* Work order: The lines to reproduce run from the first one below to the line containing "87.Introduction to Denail of Service (13:31)", both included. Reproduce them exactly and nothing else.

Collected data
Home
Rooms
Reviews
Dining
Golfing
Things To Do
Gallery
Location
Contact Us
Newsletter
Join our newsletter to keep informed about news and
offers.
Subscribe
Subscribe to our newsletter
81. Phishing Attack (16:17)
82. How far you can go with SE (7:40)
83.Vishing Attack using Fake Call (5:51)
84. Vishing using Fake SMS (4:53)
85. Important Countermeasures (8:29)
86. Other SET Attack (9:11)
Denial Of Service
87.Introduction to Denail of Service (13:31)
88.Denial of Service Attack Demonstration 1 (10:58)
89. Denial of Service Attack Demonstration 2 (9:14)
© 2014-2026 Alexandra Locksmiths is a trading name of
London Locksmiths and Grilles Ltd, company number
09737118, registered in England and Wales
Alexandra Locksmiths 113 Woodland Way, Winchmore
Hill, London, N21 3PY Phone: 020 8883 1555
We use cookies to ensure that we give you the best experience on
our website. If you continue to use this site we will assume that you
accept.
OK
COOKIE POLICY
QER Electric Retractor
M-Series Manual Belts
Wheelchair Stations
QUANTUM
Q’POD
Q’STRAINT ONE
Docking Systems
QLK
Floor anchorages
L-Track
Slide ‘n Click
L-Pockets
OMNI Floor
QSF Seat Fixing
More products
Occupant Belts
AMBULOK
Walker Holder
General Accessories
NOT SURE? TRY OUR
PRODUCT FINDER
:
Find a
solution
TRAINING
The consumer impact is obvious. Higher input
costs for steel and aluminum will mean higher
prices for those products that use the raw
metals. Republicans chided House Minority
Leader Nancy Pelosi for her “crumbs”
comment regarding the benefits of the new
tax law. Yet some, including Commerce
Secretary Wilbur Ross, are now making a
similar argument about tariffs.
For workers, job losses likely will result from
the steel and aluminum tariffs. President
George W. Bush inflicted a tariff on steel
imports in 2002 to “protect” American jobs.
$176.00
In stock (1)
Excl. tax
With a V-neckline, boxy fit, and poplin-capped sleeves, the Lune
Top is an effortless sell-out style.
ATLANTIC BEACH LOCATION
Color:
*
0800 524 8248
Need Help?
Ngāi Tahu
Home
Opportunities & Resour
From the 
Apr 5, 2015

* Written response:
Home
Rooms
Reviews
Dining
Golfing
Things To Do
Gallery
Location
Contact Us
Newsletter
Join our newsletter to keep informed about news and
offers.
Subscribe
Subscribe to our newsletter
81. Phishing Attack (16:17)
82. How far you can go with SE (7:40)
83.Vishing Attack using Fake Call (5:51)
84. Vishing using Fake SMS (4:53)
85. Important Countermeasures (8:29)
86. Other SET Attack (9:11)
Denial Of Service
87.Introduction to Denail of Service (13:31)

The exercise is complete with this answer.